In immersive horror, fear is key. But placing your guests in a state of simulated chaos without ever placing them in actual danger requires a safety-oriented team. In doing so, they must ensure that the environments, scenes, and content are safe and that both actors and creators have prepared for as many circumstances as possible. Accidents can and do happen, but these should not be your learning tool. Test everything—then test it again. Canceling a show is a better option than placing an audience in an ill-prepared scene. in an extreme haunt roundtable.
Extreme haunts are arguably some of the safest experiences out there—because they have to be. Haunting sat down with four extreme haunt legends to discuss how they prepare for audiences, what they look for in actors, and what is too far. Below are the responses of Adrian Marcato of Heretic, Justin Brink of Miasma, Warren Ross of Freakling Bros’ The Victim Experience, and Lee Conway of Faceless Ventures (Cracked).

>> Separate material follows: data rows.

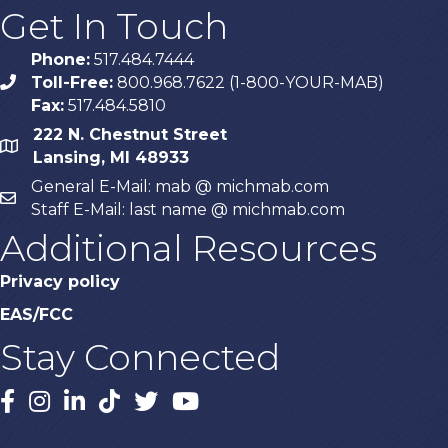
Get In Touch
Phone:
517.484.7444
Toll-Free:
800.968.7622 (1-800-YOUR-MAB)
phone
Fax:
517.484.5810
222 N. Chestnut Street
map
Lansing, MI 48933
General E-Mail: mab @ michmab.com
email
Staff E-Mail: last name @ michmab.com
Additional Resources
Privacy policy
EAS/FCC
Stay Connected
Facebook
Instagram
LinkedIn
TikTok
X
YouTube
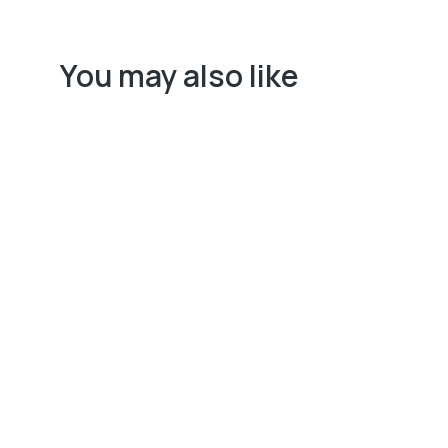
You may also like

1. With extreme haunts always pushing to innovate, bring more frightening scares, and push the boundaries, how do you determine what is too far for an experience? Where do you draw your line?
Miasma: That’s such a challenging answer – from a creator and a fan standpoint. If you want to be specific, removing a safe word, to me, is too far. Sure, it’s extreme, but the guest should have the absolute right to remove themselves from a situation. We all know an extreme haunt can sneak up and hit you in a place you don’t expect (physically, emotionally, mentally) and you need an exit. This is, at the end of the day, art and entertainment. I’m much more likely to dismiss a physical stunt if I don’t believe I can perform it to the safest degree possible – that doesn’t mean I won’t learn but I’m not going to drive until I have my license. Another big one, maybe the biggest, is ‘would I do that myself?’ If I’m not willing to do something, it’s too far.
As a fan, I throw caution to the wind and run as fast as I can to try it. And that’s the rub: Fans give a lot of trust to creators, they have to. Going too far is such a personal thing and you’ll know when you hit it. As Creator, you might not know until you start seeing all your guests safety out – and again, some simply won’t. Tough, tough question.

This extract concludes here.